When the police went to arrest Rick and Tanya on the new charges, they found them gone. Having panicked and fled, they were declared fugitives, but surrendered after a few days.

They were then charged with assault on Sauger with deadly weapons (Rick’s fists), causing great bodily injury, false imprisonment, and sale or transportation of cocaine. Rick was also charged with kidnapping. Facing maximum sentences of more than fourteen years on these new charges, they were returned to jail.

Anthony Brooklier, who had replaced Sheahen as Rick’s attorney, told an interviewer he had spoken with hotel security guards about Sauger’s accusation and that “many of the facts [were] disputed.”

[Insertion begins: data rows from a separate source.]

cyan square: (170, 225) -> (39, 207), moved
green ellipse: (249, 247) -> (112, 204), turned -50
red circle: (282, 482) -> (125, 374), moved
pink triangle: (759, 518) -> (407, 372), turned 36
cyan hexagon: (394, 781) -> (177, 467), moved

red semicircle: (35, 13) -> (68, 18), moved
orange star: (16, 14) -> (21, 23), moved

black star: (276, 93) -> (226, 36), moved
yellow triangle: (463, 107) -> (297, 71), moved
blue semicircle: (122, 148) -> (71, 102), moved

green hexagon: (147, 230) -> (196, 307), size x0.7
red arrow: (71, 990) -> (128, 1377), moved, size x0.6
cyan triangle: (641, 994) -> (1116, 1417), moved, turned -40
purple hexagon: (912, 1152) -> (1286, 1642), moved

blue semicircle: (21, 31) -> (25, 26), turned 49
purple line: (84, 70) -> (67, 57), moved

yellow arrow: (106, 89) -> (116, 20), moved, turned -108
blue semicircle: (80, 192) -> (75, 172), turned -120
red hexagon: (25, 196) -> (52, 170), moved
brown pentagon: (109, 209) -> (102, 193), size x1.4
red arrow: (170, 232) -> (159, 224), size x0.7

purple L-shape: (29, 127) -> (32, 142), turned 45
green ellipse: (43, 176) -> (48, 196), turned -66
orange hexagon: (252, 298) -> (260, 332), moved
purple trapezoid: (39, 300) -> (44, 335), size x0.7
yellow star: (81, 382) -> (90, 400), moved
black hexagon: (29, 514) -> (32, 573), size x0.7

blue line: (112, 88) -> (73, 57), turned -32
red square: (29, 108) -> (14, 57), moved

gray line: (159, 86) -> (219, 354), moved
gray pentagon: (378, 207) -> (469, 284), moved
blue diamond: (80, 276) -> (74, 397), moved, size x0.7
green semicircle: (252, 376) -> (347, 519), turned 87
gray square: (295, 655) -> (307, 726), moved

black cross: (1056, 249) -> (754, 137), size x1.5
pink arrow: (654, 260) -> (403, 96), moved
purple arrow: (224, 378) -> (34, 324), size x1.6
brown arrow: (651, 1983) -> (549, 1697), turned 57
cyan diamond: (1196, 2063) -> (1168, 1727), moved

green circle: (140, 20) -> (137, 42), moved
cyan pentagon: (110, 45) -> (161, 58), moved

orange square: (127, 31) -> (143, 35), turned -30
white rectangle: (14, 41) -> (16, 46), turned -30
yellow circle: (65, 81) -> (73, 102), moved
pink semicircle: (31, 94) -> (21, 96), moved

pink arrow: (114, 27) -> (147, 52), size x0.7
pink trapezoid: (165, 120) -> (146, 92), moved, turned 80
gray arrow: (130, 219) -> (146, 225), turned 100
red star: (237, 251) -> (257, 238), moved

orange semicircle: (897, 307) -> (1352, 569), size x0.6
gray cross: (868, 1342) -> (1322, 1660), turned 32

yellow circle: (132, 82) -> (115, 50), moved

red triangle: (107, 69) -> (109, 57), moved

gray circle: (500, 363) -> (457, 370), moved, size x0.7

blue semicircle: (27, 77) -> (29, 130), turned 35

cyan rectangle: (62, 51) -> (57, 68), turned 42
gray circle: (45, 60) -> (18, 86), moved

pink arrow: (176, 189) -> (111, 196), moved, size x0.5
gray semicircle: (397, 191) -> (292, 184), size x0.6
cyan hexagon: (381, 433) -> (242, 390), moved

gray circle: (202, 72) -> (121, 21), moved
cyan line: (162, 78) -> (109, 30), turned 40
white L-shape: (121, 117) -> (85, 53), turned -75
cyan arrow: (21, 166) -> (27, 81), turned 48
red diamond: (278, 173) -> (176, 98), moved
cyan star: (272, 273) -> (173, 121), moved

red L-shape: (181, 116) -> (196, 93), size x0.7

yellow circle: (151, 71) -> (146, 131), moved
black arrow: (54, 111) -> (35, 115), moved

Brooklier, who, the Los Angeles Times has noted, cultivated the appearance of a mob consigliere, was the son of Dominic Brooklier, a former Los Angeles Mafia boss. As a boy, one of Anthony Brooklier’s playmates was Aladena “Jimmy the Weasel” Fratianno, a Mafia hit man who killed at least five people. In 1986 Anthony Brooklier defended Robert “Fat Bobby” Paduano, whom the California state attorney general described as a Mafia associate, and succeeded in winning Paduano’s acquittal on stock-swindling charges. (Brooklier died of an apparent suicide in 2016.)

Before the trial began, however, Tanya decided to call it quits.